Practical and Helpful Tips: Wellness

The Basics of the Dolphin Pose

If you are looking to build body strength and stability, then the dolphin pose is the right posture for you. The following are some benefits and steps involved in doing the dolphin pose.

Begin this pose by getting down on your hands and knees. With your shoulders over your elbows, your hands should be in front of the elbows and the fingers pointing forward. When your weight is equally distributed on the forearms, tuck your toes while lifting your knees from the floor and your hips and belly raised towards the ceiling. While doing this position, ensure that your head and neck hang freely or use a pillow for support. You can hold for 5-10 or more breaths then exhale as you bend your knees and come to the floor and do a child or table pose.

For a more challenging pose, you can try the downward facing dog pose. Place your hands on the mat such that you weight is distributed on both hands and come up the ground while lowering your forearms towards the floor and keep your shoulders over the elbows. The shoulders need to be over the elbows and as you will be coming up, you will create space for the head.

The dolphin pose helps open up the upper back, shoulders and the armpits even more. It also lengthens and strengthens the spine while increasing flexibility of the arms, hips and legs. It will also make your upper body strong and more stable while toning the back muscles. It is a good exercise to workout muscles like the hamstrings, quadriceps, gluteus maximus, and triceps brachii.

This pose also helps tone the core and acts as a good abdominal exercise. Your core muscles are engaged when you are moving forward and backwards and hence helps strengthen these muscles. This is therefore a great way to develop your six pack which achieve body flexibility and strength.

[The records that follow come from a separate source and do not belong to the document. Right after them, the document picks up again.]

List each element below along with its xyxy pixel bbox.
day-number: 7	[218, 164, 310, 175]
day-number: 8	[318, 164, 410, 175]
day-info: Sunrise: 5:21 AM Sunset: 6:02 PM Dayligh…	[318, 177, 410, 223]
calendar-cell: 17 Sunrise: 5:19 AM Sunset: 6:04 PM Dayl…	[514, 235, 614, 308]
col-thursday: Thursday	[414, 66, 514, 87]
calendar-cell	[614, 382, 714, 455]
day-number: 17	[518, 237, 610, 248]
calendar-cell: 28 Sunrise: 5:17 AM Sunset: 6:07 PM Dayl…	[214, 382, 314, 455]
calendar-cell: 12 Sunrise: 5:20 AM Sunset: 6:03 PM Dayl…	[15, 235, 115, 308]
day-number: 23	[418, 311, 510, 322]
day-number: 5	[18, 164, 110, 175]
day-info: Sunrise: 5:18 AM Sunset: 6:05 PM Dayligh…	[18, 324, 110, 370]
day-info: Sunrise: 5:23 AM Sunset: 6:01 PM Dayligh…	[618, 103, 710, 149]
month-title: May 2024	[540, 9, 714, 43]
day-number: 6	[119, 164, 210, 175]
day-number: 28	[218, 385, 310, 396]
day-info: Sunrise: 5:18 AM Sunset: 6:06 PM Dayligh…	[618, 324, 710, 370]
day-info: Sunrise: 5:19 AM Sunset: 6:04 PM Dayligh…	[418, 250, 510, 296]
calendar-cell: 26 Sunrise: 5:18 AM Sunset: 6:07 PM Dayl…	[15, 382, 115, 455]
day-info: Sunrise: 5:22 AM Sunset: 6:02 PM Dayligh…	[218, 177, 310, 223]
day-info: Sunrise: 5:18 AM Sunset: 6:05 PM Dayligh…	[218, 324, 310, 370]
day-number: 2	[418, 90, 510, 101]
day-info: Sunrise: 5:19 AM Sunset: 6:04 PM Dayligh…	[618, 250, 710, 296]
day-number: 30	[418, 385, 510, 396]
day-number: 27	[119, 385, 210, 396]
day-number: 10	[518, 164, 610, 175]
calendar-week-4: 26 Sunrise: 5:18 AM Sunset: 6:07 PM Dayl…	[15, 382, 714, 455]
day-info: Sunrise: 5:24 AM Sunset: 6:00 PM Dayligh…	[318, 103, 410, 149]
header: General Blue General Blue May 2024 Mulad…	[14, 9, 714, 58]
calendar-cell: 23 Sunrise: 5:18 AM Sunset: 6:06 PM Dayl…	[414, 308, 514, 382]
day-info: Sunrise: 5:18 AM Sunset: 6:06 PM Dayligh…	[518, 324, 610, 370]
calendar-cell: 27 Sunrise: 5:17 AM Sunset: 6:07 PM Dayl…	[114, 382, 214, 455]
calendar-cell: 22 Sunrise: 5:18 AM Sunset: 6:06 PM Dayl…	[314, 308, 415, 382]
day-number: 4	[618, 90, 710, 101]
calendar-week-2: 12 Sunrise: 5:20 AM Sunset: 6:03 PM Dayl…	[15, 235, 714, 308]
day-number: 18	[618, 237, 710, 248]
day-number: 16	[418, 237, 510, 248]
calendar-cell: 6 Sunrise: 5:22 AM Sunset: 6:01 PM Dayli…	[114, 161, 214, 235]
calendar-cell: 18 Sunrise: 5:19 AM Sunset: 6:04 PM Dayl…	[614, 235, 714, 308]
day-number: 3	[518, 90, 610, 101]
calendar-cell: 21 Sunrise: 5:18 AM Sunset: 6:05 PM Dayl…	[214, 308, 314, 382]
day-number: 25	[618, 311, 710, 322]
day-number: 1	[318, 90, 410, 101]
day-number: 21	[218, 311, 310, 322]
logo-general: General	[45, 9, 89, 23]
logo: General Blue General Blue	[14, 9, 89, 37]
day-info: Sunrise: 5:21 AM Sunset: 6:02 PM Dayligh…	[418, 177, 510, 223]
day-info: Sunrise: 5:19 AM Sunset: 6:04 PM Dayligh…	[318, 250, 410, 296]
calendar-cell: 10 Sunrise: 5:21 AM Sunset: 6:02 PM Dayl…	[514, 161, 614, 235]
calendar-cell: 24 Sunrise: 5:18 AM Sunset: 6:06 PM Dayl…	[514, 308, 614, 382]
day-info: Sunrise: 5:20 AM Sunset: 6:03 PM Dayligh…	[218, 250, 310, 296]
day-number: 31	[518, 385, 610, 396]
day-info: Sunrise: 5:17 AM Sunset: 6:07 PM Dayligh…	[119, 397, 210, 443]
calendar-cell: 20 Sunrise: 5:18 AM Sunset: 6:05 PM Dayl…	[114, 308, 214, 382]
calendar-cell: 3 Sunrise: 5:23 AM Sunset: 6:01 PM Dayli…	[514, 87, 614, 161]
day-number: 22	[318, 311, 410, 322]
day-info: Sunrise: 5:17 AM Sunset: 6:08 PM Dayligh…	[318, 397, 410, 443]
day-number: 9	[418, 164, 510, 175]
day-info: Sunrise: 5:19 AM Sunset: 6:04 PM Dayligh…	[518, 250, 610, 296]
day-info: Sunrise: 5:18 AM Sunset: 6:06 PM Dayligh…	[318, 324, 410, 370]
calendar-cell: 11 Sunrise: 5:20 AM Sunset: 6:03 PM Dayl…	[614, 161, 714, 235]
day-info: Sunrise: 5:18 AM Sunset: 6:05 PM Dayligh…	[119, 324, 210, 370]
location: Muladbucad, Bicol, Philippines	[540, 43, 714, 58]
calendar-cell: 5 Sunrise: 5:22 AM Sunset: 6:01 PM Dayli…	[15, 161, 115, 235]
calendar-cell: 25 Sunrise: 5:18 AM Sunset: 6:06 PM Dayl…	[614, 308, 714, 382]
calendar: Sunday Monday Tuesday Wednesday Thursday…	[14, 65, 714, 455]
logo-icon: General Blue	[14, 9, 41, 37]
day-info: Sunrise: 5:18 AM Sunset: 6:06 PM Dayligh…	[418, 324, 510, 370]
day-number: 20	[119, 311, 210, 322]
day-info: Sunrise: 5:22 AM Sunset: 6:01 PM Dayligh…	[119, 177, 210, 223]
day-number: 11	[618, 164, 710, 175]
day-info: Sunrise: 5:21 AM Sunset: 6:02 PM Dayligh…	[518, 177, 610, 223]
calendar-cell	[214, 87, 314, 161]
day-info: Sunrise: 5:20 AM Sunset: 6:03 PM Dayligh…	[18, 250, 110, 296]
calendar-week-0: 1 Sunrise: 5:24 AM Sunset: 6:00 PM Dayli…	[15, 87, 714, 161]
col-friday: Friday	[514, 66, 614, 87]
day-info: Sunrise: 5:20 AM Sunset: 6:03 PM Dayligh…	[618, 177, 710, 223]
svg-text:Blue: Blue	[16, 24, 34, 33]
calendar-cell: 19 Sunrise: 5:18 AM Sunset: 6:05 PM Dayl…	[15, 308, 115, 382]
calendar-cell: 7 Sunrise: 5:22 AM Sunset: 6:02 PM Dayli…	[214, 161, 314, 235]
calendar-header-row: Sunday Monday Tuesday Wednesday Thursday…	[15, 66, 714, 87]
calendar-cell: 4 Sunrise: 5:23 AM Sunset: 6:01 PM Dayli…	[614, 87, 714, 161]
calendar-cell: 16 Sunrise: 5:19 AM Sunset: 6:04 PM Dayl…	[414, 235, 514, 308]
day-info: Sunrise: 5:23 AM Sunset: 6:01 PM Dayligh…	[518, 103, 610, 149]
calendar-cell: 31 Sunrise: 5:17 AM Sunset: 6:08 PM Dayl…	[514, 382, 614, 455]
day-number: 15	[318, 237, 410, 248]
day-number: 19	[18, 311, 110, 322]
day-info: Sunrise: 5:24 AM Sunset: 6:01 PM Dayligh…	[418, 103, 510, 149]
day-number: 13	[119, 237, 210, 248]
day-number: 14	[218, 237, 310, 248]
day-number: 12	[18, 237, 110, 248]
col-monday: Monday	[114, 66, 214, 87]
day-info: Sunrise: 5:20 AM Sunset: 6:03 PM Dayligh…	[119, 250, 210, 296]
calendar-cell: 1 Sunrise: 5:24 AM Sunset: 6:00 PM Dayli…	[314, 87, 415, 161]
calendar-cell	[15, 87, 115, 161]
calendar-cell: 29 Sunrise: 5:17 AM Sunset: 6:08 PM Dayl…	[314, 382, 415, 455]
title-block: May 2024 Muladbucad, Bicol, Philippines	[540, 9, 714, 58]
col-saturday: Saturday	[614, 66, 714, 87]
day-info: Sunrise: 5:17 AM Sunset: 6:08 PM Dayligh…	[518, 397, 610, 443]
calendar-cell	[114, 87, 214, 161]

Another crucial benefit of the dolphin pose is stimulating your nervous system and ensure mental stability. The mental health benefit is due to its ability to increase the blood flow to the brain. Its therapeutic applications include; relieving insomnia, fatigue, mild depression, improve concentration and memory and balance the mind. Other amazing benefits of this pose include; reduce signs of menopause, stimulates the reproductive organs, helps prevent osteoporosis, aid for high blood pressure and asthma, improves digestion and relieves menstrual discomfort when performed with head support. Along with its physical and mental benefits, you might discover happiness, positivity, freedom, harmony and peace.

A beginners tip to help open your shoulders is by pressing your inner wrist to the floor. Another tip to help build your shoulder and arm strength is to try walk your feet towards your elbows.